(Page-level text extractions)
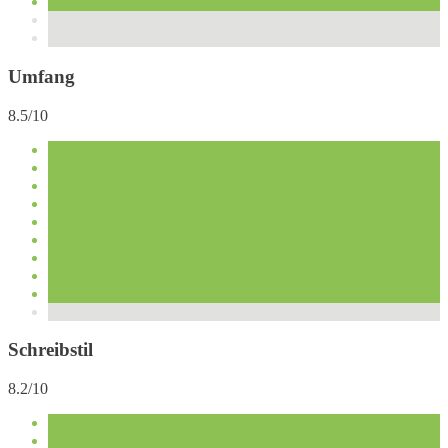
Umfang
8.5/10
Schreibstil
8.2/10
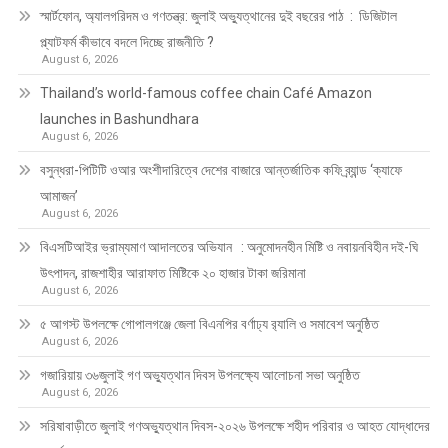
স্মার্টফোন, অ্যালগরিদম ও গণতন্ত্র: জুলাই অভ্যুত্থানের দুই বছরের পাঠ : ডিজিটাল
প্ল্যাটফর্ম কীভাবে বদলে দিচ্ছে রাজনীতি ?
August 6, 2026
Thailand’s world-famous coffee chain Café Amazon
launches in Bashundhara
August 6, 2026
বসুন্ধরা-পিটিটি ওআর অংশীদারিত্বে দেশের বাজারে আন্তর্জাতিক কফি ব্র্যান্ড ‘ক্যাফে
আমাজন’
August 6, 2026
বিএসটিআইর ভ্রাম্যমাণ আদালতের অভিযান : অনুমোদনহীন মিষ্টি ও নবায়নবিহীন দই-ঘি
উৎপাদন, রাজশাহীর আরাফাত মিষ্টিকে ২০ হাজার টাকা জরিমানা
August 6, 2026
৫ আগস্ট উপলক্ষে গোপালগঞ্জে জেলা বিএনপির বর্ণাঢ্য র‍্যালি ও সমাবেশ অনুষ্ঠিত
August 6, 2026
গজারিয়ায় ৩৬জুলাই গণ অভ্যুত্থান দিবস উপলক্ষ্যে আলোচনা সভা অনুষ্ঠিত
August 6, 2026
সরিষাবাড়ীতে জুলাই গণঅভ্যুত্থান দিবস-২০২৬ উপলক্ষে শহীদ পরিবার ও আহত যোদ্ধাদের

---

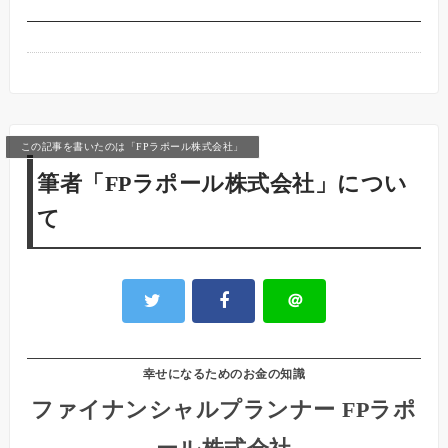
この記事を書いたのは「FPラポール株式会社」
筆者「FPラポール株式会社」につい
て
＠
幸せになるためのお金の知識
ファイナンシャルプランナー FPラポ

* WHAT TO WORK ON *
All lines above with "FPラポール株式会社" in them should be returned.

* SOLUTION TO THE EXERCISE *
この記事を書いたのは「FPラポール株式会社」
筆者「FPラポール株式会社」につい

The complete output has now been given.